Inna Belfer, M.D., PhD, the Program Director of the Basic and Mechanistic Research Branch of the National Institute of Health’s National Center for Complementary and Integrative Health (imagine the size of her business card), was the lead author of the NIH primer.
“A systematic analysis of large databases has revealed that sex and/or gender remain independent and important biological variables that influence disease development and outcomes,” said Dr. Belfer. “Despite this, in preclinical research, including investigations on pain and analgesia, laboratories often use only cells and animals from a single sex to study diseases that affect both men and women.”
Females are underrepresented in the vast majority of pain research studies
Roger Fillingim, PhD, is the director of the University of Florida Pain Research Center and a past president of the American Pain Society. He said, that the NIH primer marks significant and long overdue progress in pain research. “We’ve known for some time, especially in preclinical research, that females are underrepresented in the vast majority of research studies.”

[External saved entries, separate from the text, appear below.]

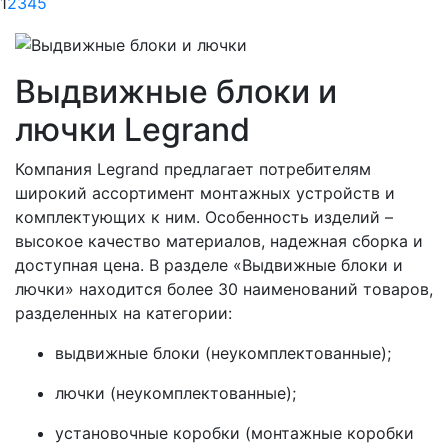
1
2
3
4
5
Выдвижные блоки и
лючки Legrand
Компания Legrand предлагает потребителям
широкий ассортимент монтажных устройств и
комплектующих к ним. Особенность изделий –
высокое качество материалов, надежная сборка и
доступная цена. В разделе «Выдвижные блоки и
лючки» находится более 30 наименований товаров,
разделенных на категории:
выдвижные блоки (неукомплектованные);
лючки (неукомплектованные);
установочные коробки (монтажные коробки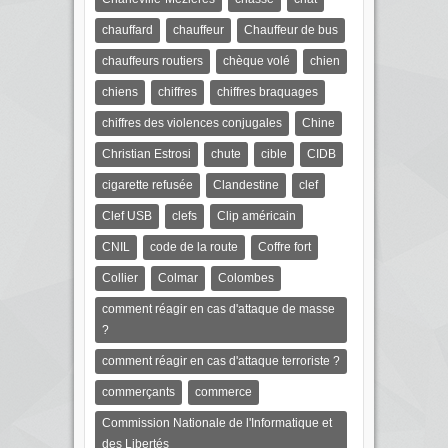
chauffard
chauffeur
Chauffeur de bus
chauffeurs routiers
chèque volé
chien
chiens
chiffres
chiffres braquages
chiffres des violences conjugales
Chine
Christian Estrosi
chute
cible
CIDB
cigarette refusée
Clandestine
clef
Clef USB
clefs
Clip américain
CNIL
code de la route
Coffre fort
Collier
Colmar
Colombes
comment réagir en cas d'attaque de masse
?
comment réagir en cas d'attaque terroriste ?
commerçants
commerce
Commission Nationale de l'Informatique et
des Libertés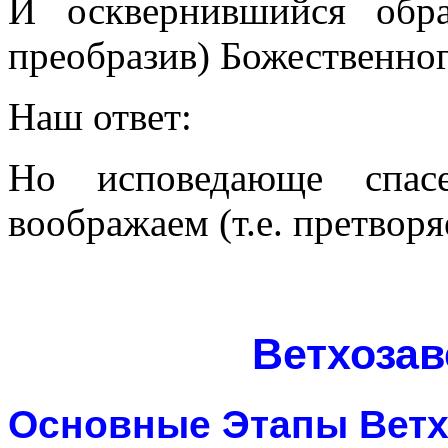
И осквернившийся обра
преобразив) Божественно
Наш ответ:
Но исповедающе спас
воображаем (т.е. претворя
Ветхозав
Основные Этапы Ветхо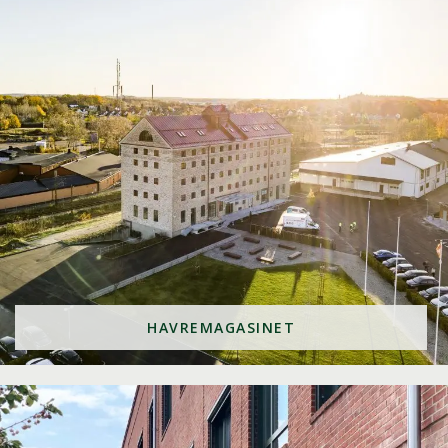
HAVREMAGASINET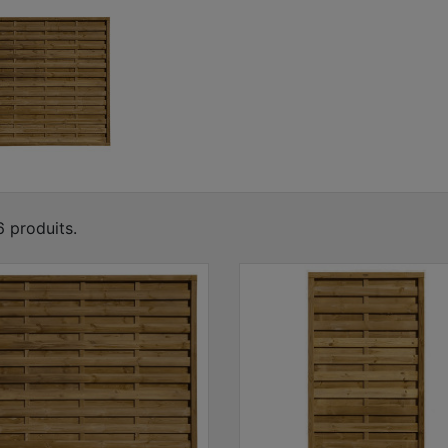
 6 produits.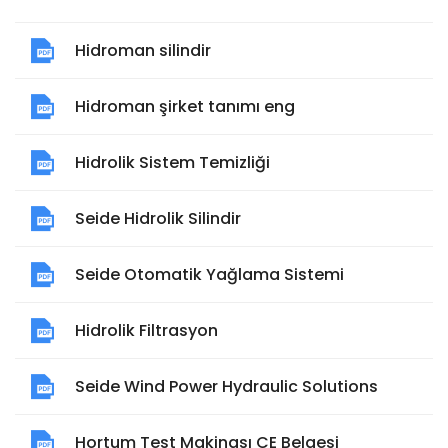
Hidroman silindir
Hidroman şirket tanımı eng
Hidrolik Sistem Temizliği
Seide Hidrolik Silindir
Seide Otomatik Yağlama Sistemi
Hidrolik Filtrasyon
Seide Wind Power Hydraulic Solutions
Hortum Test Makinası CE Belgesi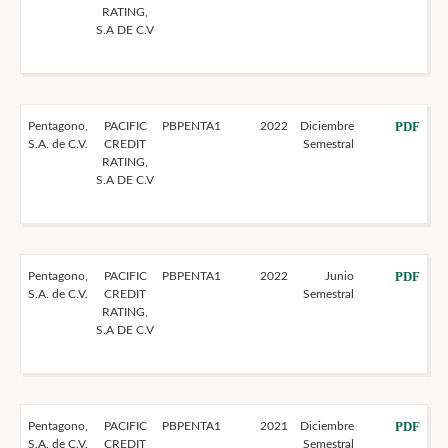
RATING,
S.A DE C.V
PDF
Pentagono,
PACIFIC
PBPENTA1
2022
Diciembre
S.A. de C.V.
CREDIT
Semestral
RATING,
S.A DE C.V
PDF
Pentagono,
PACIFIC
PBPENTA1
2022
Junio
S.A. de C.V.
CREDIT
Semestral
RATING,
S.A DE C.V
PDF
Pentagono,
PACIFIC
PBPENTA1
2021
Diciembre
S.A. de C.V.
CREDIT
Semestral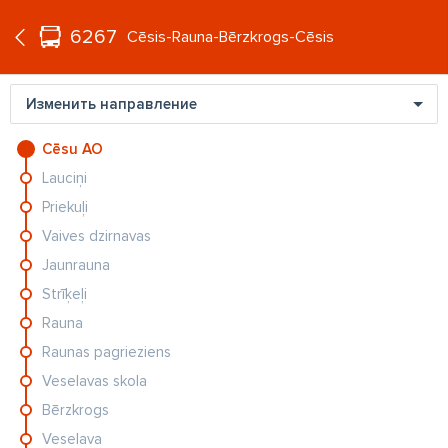
°C
+21
6267
RU
Cēsis-Rauna-Bērzkrogs-Cēsis
Изменить направление
Cēsu AO
Lauciņi
Priekuļi
Vaives dzirnavas
Jaunrauna
CIEMOS
VI
FOTO: Vieta romantikai un ballītēm. Kā Andrejeva un
Ko
Strīķeļi
Aišpurs...
Bē
Rauna
Raunas pagrieziens
Veselavas skola
Bērzkrogs
Veselava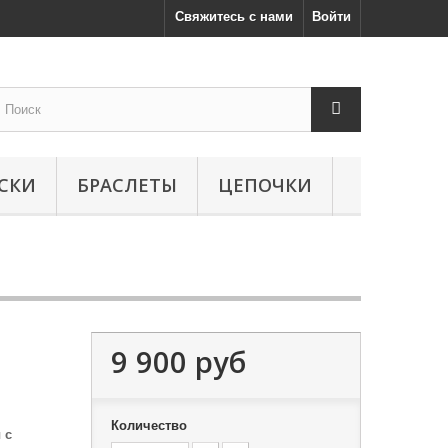
Свяжитесь с нами
Войти
СКИ
БРАСЛЕТЫ
ЦЕПОЧКИ
9 900 руб
Количество
 с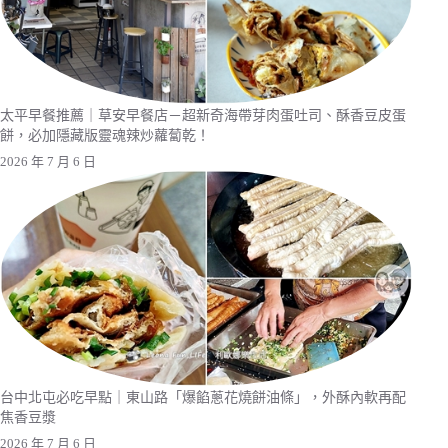
太平早餐推薦｜草安早餐店－超新奇海帶芽肉蛋吐司、酥香豆皮蛋
餅，必加隱藏版靈魂辣炒蘿蔔乾！
2026 年 7 月 6 日
台中北屯必吃早點｜東山路「爆餡蔥花燒餅油條」，外酥內軟再配
焦香豆漿
2026 年 7 月 6 日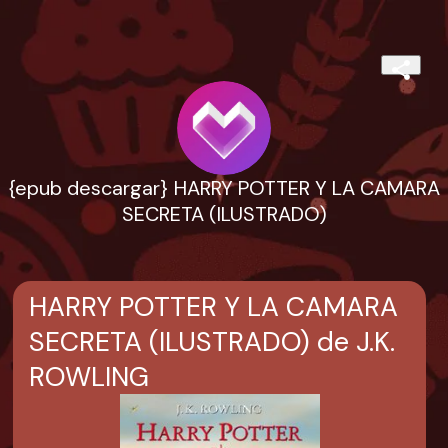
{epub descargar} HARRY POTTER Y LA CAMARA
SECRETA (ILUSTRADO)
HARRY POTTER Y LA CAMARA
SECRETA (ILUSTRADO) de J.K.
ROWLING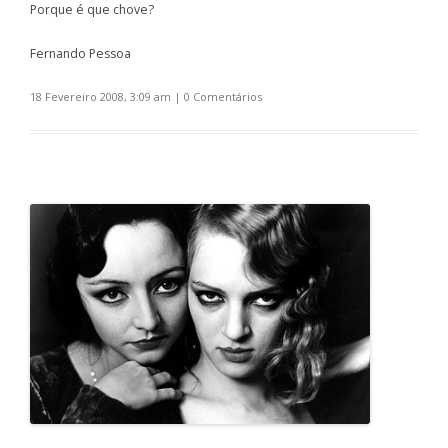
Porque é que chove?
Fernando Pessoa
18 Fevereiro 2008, 3:09 am
|
0 Comentários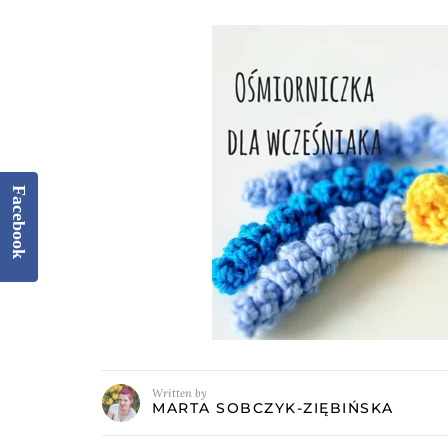
Facebook
Written by
MARTA SOBCZYK-ZIĘBIŃSKA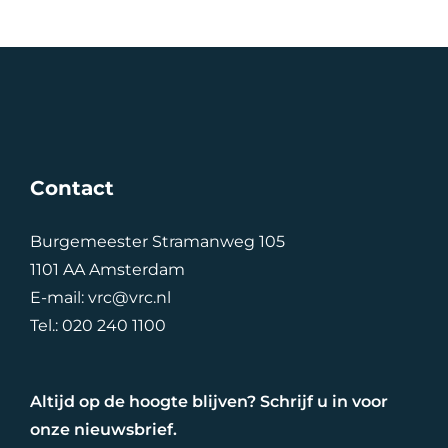
Contact
Burgemeester Stramanweg 105
1101 AA Amsterdam
E-mail:
vrc@vrc.nl
Tel.:
020 240 1100
Altijd op de hoogte blijven? Schrijf u in voor
onze nieuwsbrief.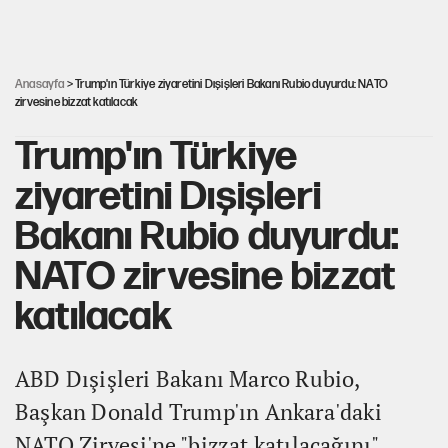
Akın Gürlek'le görüşen Uğur Mumcu'nun ailesinden ilk
açıklama
Anasayfa
> Trump'ın Türkiye ziyaretini Dışişleri Bakanı Rubio duyurdu: NATO
zirvesine bizzat katılacak
Trump'ın Türkiye
ziyaretini Dışişleri
Bakanı Rubio duyurdu:
NATO zirvesine bizzat
katılacak
ABD Dışişleri Bakanı Marco Rubio,
Başkan Donald Trump'ın Ankara'daki
NATO Zirvesi'ne "bizzat katılacağını"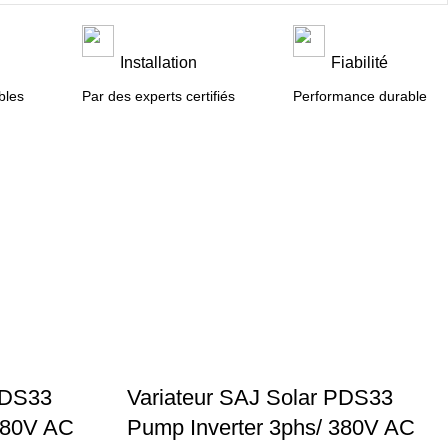
n
Installation
Fiabilité
bles
Par des experts certifiés
Performance durable
PDS33
Variateur SAJ Solar PDS33
380V AC
Pump Inverter 3phs/ 380V AC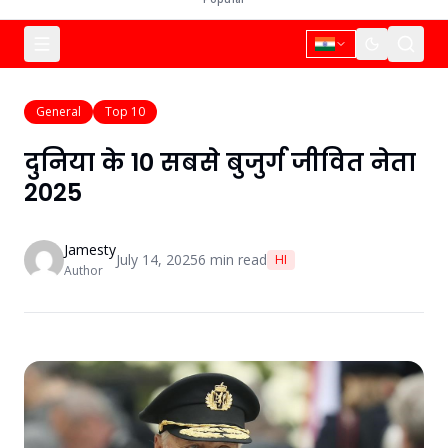
General
Top 10
दुनिया के 10 सबसे बुजुर्ग जीवित नेता
2025
Jamesty
July 14, 2025
6
min read
HI
Author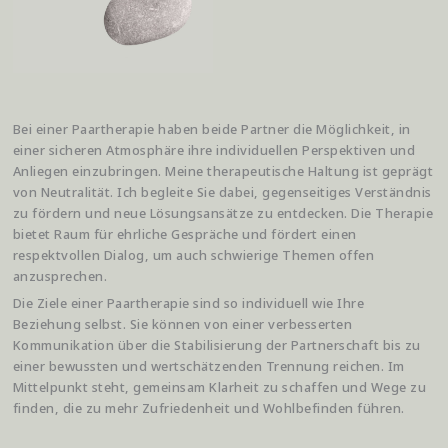
Bei einer Paartherapie haben beide Partner die Möglichkeit, in
einer sicheren Atmosphäre ihre individuellen Perspektiven und
Anliegen einzubringen. Meine therapeutische Haltung ist geprägt
von Neutralität. Ich begleite Sie dabei, gegenseitiges Verständnis
zu fördern und neue Lösungsansätze zu entdecken. Die Therapie
bietet Raum für ehrliche Gespräche und fördert einen
respektvollen Dialog, um auch schwierige Themen offen
anzusprechen.
Die Ziele einer Paartherapie sind so individuell wie Ihre
Beziehung selbst. Sie können von einer verbesserten
Kommunikation über die Stabilisierung der Partnerschaft bis zu
einer bewussten und wertschätzenden Trennung reichen. Im
Mittelpunkt steht, gemeinsam Klarheit zu schaffen und Wege zu
finden, die zu mehr Zufriedenheit und Wohlbefinden führen.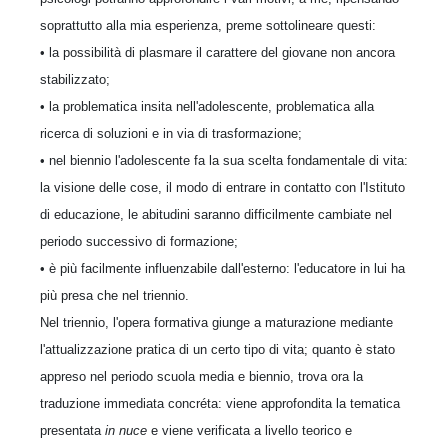
soprattutto alla mia esperienza, preme sottolineare questi:
• la possibilità di plasmare il carattere del giovane non ancora
stabilizzato;
• la problematica insita nell'adolescente, problematica alla
ricerca di soluzioni e in via di trasformazione;
• nel biennio l'adolescente fa la sua scelta fondamentale di vita:
la visione delle cose, il modo di entrare in contatto con l'Istituto
di educazione, le abitudini saranno difficilmente cambiate nel
periodo successivo di formazione;
• è più facilmente influenzabile dall'esterno: l'educatore in lui ha
più presa che nel triennio.
Nel triennio, l'opera formativa giunge a maturazione mediante
l'attualizzazione pratica di un certo tipo di vita; quanto è stato
appreso nel periodo scuola media e biennio, trova ora la
traduzione immediata concréta: viene approfondita la tematica
presentata
in nuce
e viene verificata a livello teorico e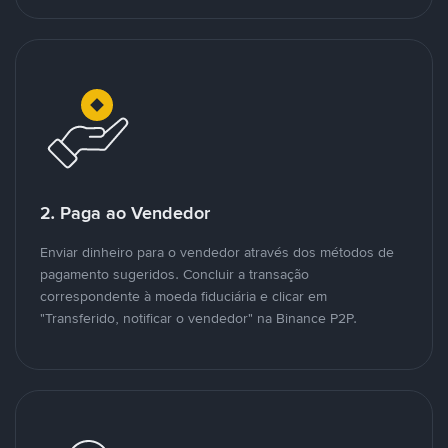
2. Paga ao Vendedor
Enviar dinheiro para o vendedor através dos métodos de
pagamento sugeridos. Concluir a transação
correspondente à moeda fiduciária e clicar em
"Transferido, notificar o vendedor" na Binance P2P.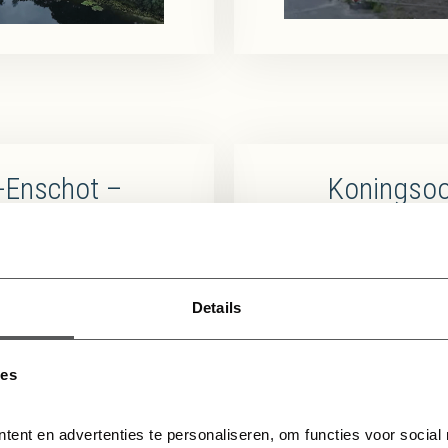
-Enschot –
Koningsoo
 2021
Drone
Details
ies
tent en advertenties te personaliseren, om functies voor social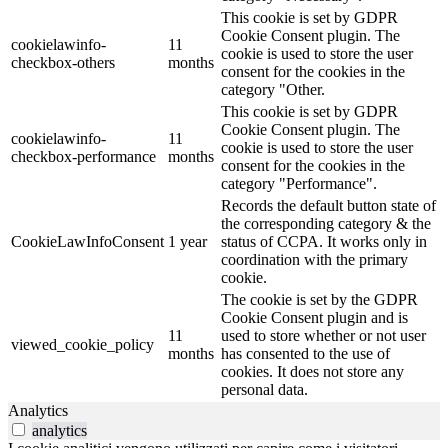
This cookie is set by GDPR
Cookie Consent plugin. The
cookielawinfo-
11
cookie is used to store the user
checkbox-others
months
consent for the cookies in the
category "Other.
This cookie is set by GDPR
Cookie Consent plugin. The
cookielawinfo-
11
cookie is used to store the user
checkbox-performance
months
consent for the cookies in the
category "Performance".
Records the default button state of
the corresponding category & the
CookieLawInfoConsent
1 year
status of CCPA. It works only in
coordination with the primary
cookie.
The cookie is set by the GDPR
Cookie Consent plugin and is
11
used to store whether or not user
viewed_cookie_policy
months
has consented to the use of
cookies. It does not store any
personal data.
Analytics
analytics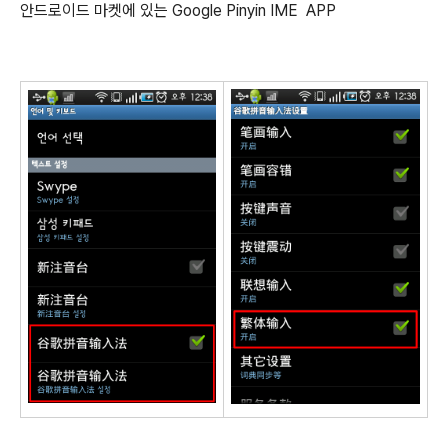
안드로이드 마켓에 있는 Google Pinyin IME APP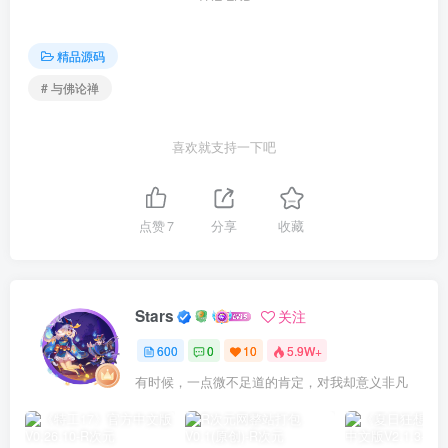
精品源码
# 与佛论禅
喜欢就支持一下吧
点赞
7
分享
收藏
Stars
关注
600
0
10
5.9W+
有时候，一点微不足道的肯定，对我却意义非凡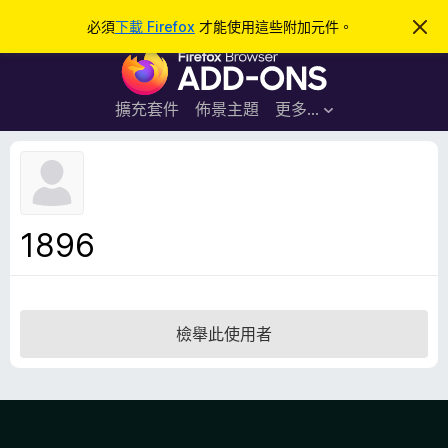
搜
登入
必須
下載 Firefox
才能使用這些附加元件。
忽
略
尋
F
此
通
i
知
r
擴充套件
佈景主題
更多…
e
f
o
x
瀏
1896
覽
器
附
加
檢舉此使用者
元
件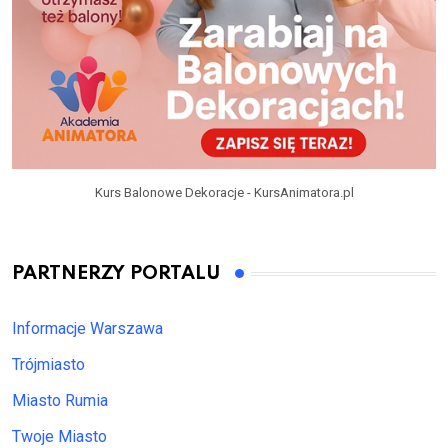
Kurs Balonowe Dekoracje - KursAnimatora.pl
PARTNERZY PORTALU
Informacje Warszawa
Trójmiasto
Miasto Rumia
Twoje Miasto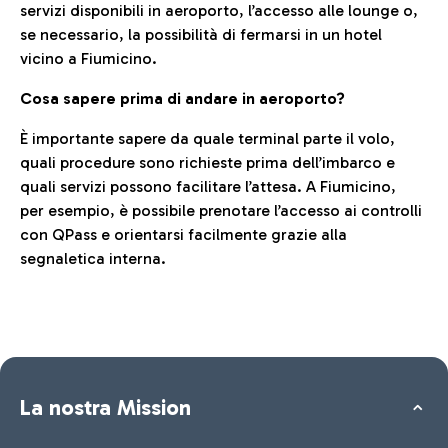
servizi disponibili in aeroporto, l’accesso alle lounge o,
se necessario, la possibilità di fermarsi in un hotel
vicino a Fiumicino.
Cosa sapere prima di andare in aeroporto?
È importante sapere da quale terminal parte il volo,
quali procedure sono richieste prima dell’imbarco e
quali servizi possono facilitare l’attesa. A Fiumicino,
per esempio, è possibile prenotare l’accesso ai controlli
con QPass e orientarsi facilmente grazie alla
segnaletica interna.
La nostra Mission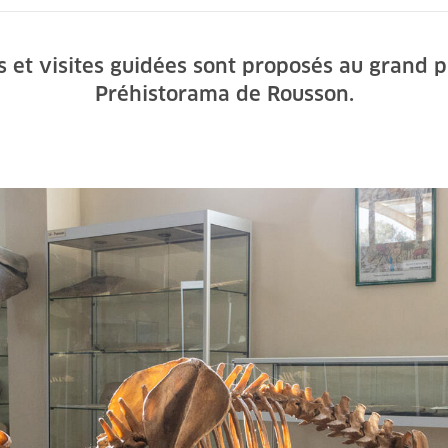
ers et visites guidées sont proposés au grand 
Préhistorama de Rousson.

“What’s even more important is that some of the fundamental mechanisms that drive pain differ qualitatively in male and female animals,” Fillingim added. “Let’s say we’ve been hot on the trail of some mechanism and we’re closing in, getting the story all figured out. We develop a drug to target the mechanism, the drug gets to humans, and then the drug fails miserably, because no one bothered to look at the fact that the mechanism may have completely different effects in men versus women.”
“Studying female-dominated pain conditions using male animals sort of adds insult to injury”
“There’s a real disconnect there, Fillingim continued. This has been met with a lot of opposition, because it makes life more complicated in some ways. It does require consideration of statistical issues that investigators may not previously have had to think about, but ultimately it makes better science.”
Women are more likely than men to develop certain pain conditions that afflict both sexes. But we often don’t know why that’s true. We know that several chronic pain disorders occur only in women. But, once again, we don’t know why. That’s why it’s mandatory that pain medicine researchers give full recognition to the vital differences between the sexes. The new SABV standards are now being implemented. When that process is complete, the status of women within the field of pain medicine research will at last be elevated to equality with men.